■ Exercise directions ■
When a line in the records contains the string "Ignis", copy that line.
<<<<
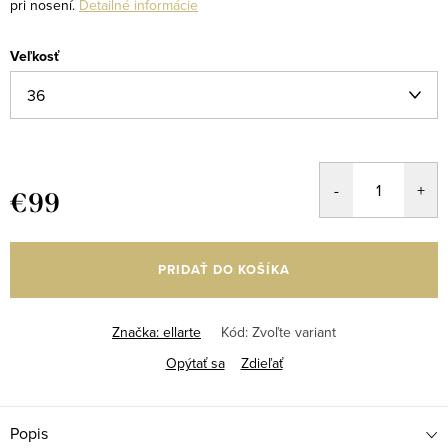
pri nosení.
Detailné informácie
Veľkosť
€99
Jednotková
cena:
PRIDAŤ DO KOŠÍKA
Značka:
ellarte
Kód:
Zvoľte variant
Opýtať sa
Zdieľať
Popis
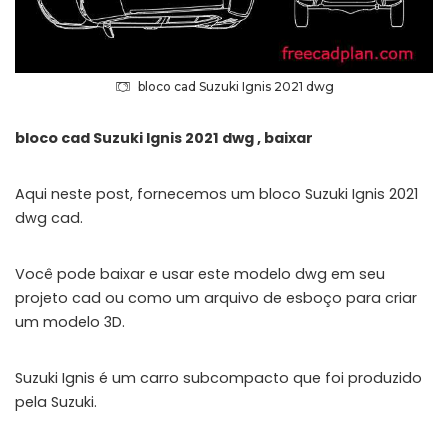
bloco cad Suzuki Ignis 2021 dwg
bloco cad Suzuki Ignis 2021 dwg , baixar
Aqui neste post, fornecemos um bloco Suzuki Ignis 2021
dwg cad.
Você pode baixar e usar este modelo dwg em seu
projeto cad ou como um arquivo de esboço para criar
um modelo 3D.
Suzuki Ignis é um carro subcompacto que foi produzido
pela Suzuki.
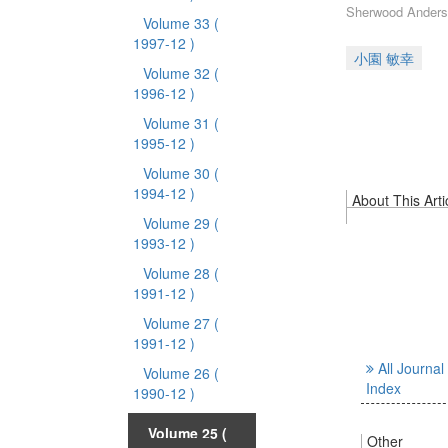
Sherwood An
Volume 33
(
1997-12 )
小園 敏幸
Volume 32
(
1996-12 )
Volume 31
(
1995-12 )
Volume 30
(
1994-12 )
About This Arti
Volume 29
(
1993-12 )
Volume 28
(
1991-12 )
Volume 27
(
1991-12 )
All Journal
Volume 26
(
Index
1990-12 )
Volume 25
(
Other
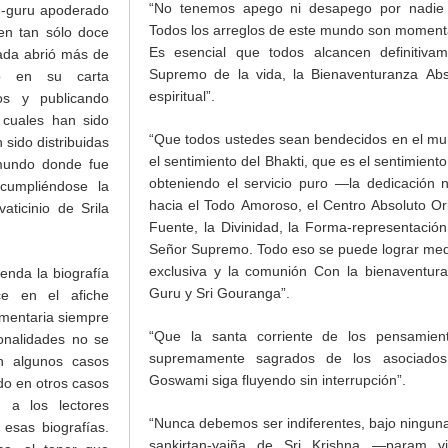
“No tenemos apego ni desapego por nadie
d-guru apoderado
Todos los arreglos de este mundo son momentá
en tan sólo doce
Es esencial que todos alcancen definitivam
pada abrió más de
Supremo de la vida, la Bienaventuranza Ab
do en su carta
espiritual”.
los y publicando
 cuales han sido
“Que todos ustedes sean bendecidos en el mun
 sido distribuidas
el sentimiento del Bhakti, que es el sentimiento
mundo donde fue
obteniendo el servicio puro —la dedicación 
cumpliéndose la
hacia el Todo Amoroso, el Centro Absoluto Orig
ticinio de Srila
Fuente, la Divinidad, la Forma-representación
Señor Supremo. Todo eso se puede lograr med
exclusiva y la comunión Con la bienaventura
enda la biografía
Guru y Sri Gouranga”.
ce en el afiche
mentaria siempre
“Que la santa corriente de los pensamien
onalidades no se
supremamente sagrados de los asociados
n algunos casos
Goswami siga fluyendo sin interrupción”.
do en otros casos
n a los lectores
“Nunca debemos ser indiferentes, bajo ninguna 
esas biografías.
sankirtan-yajña de Sri Krishna —param vi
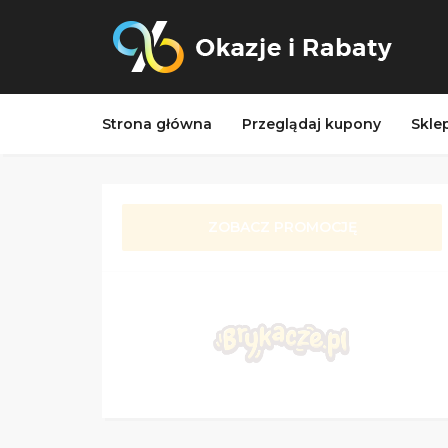
Strona główna
Przeglądaj kupony
Skle
ZOBACZ PROMOCJĘ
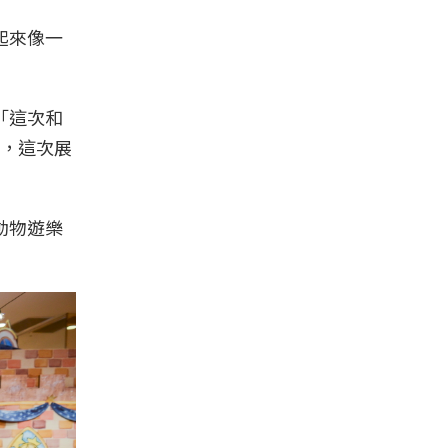
起來像一
「這次和
，這次展
動物遊樂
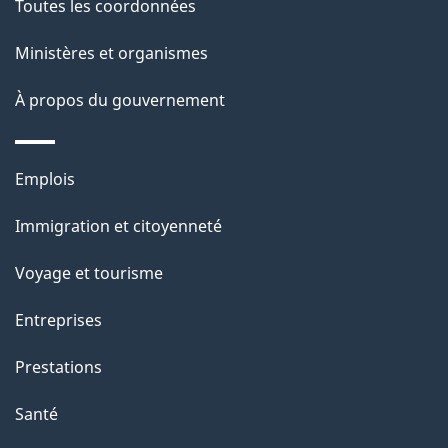
Toutes les coordonnées
ce
i
site
Ministères et organismes
l
s
À propos du gouvernement
d
e
Thèmes
Emplois
l
et
a
Immigration et citoyenneté
sujets
p
Voyage et tourisme
a
g
Entreprises
e
Prestations
"
Santé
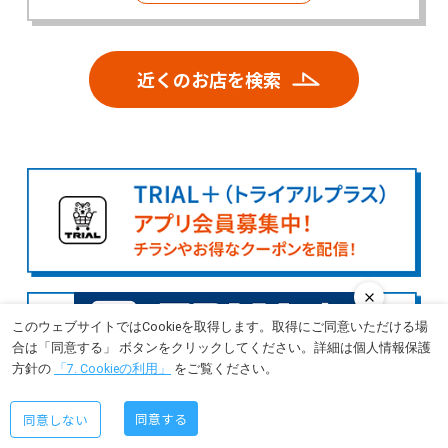
近くのお店を検索
このウェブサイトではCookieを取得します。取得にご同意いただける場
合は「同意する」 ボタンをクリックしてください。詳細は個人情報保護
方針の
「7. Cookieの利用」
をご覧ください。
同意する
同意しない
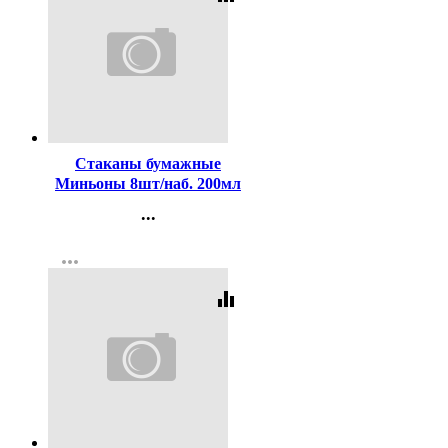
Код:
257502
Стаканы бумажные
Миньоны 8шт/наб. 200мл
...
Контакты
more_horiz
Регистрация
equalizer
Код:
257510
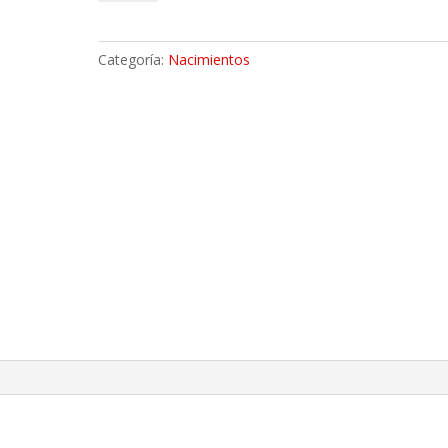
De
Niña
cantidad
Categoría:
Nacimientos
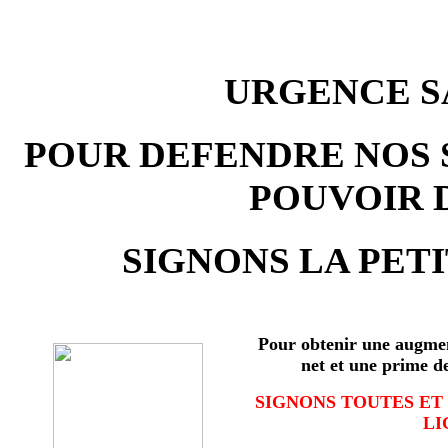
URGENCE SA
POUR DEFENDRE NOS 
POUVOIR 
SIGNONS LA PETI
Pour obtenir une augmen
net et une prime d
SIGNONS TOUTES ET
LI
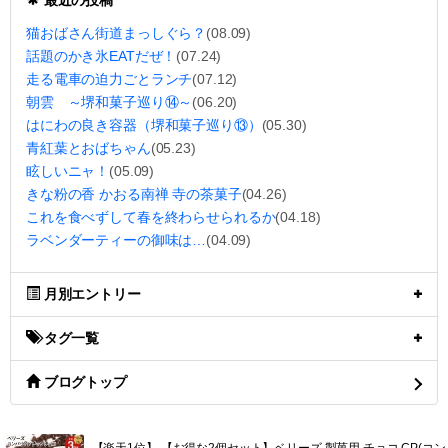
最近の投稿
猫おばさん街道まっしぐら？
(08.09)
話題のかき氷EATだぜ！
(07.24)
走る電車の迫力ごとランチ
(07.12)
朝雲 ～堺和菓子巡り⑭～
(06.20)
はにわの良き容器（堺和菓子巡り⑬）
(05.30)
青紅葉とおばちゃん
(05.23)
眩しいニャ！
(05.09)
きな粉の香 かおる南禅 寺の茶菓子
(04.26)
これを食べずして春を終わらせられるか
(04.18)
ラベンダーティーの御味は…
(04.09)
月別エントリー
タグ一覧
ブログトップ
【楽天1位】 【お得な2個セット】ベリーズ 製菓用 チョコ CP(コン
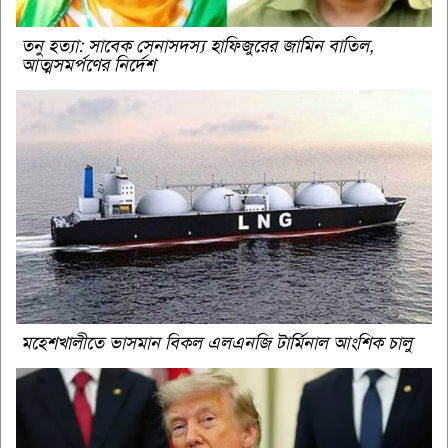
তনু হত্যা: সাবেক সেনাসদস্য হাফিজুরের জামিন বাতিল,
আত্মসমর্পণের নির্দেশ
মহেশখালীতে ভাসমান বিকল এলএনজি টার্মিনাল আংশিক চালু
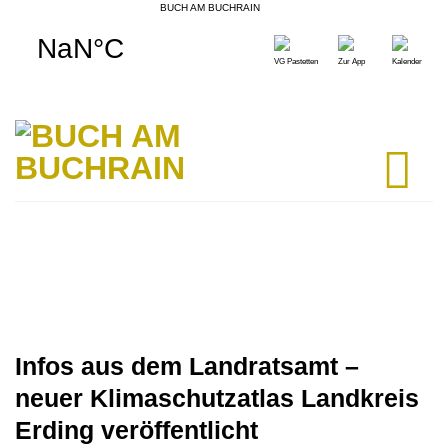
BUCH AM BUCHRAIN
Skip
to
VG Pastetten
Zur App
Kalender
content
Infos aus dem Landratsamt –
neuer Klimaschutzatlas Landkreis
Erding veröffentlicht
>>>>
■ Response to the task ■
bloco cad Suzuki Ignis 2021 dwg
bloco cad Suzuki Ignis 2021 dwg , baixar
Aqui neste post, fornecemos um bloco Suzuki Ignis 2021
Suzuki Ignis é um carro subcompacto que foi produzido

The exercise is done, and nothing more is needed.